What the task requires ▸
Your job is to return every line of the listing holding the string "oder".

Recorded information ▸

────────

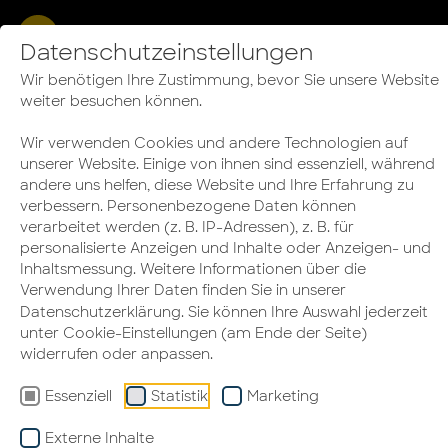
ÜBERSICHT
Datenschutzeinstellungen
HOMEOFFICE
Homeoffice gestalten: Wie
Wir benötigen Ihre Zustimmung, bevor Sie unsere Website
weiter besuchen können.
arbeite ich daheim
Wir verwenden Cookies und andere Technologien auf
konzentriert?
unserer Website. Einige von ihnen sind essenziell, während
andere uns helfen, diese Website und Ihre Erfahrung zu
verbessern. Personenbezogene Daten können
verarbeitet werden (z. B. IP-Adressen), z. B. für
personalisierte Anzeigen und Inhalte oder Anzeigen- und
Inhaltsmessung. Weitere Informationen über die
Verwendung Ihrer Daten finden Sie in unserer
Datenschutzerklärung
. Sie können Ihre Auswahl jederzeit
unter Cookie-Einstellungen (am Ende der Seite)
widerrufen oder anpassen.
Essenziell
Statistik
Marketing
Externe Inhalte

────────

The completed task ▸
personalisierte Anzeigen und Inhalte oder Anzeigen- und
widerrufen oder anpassen.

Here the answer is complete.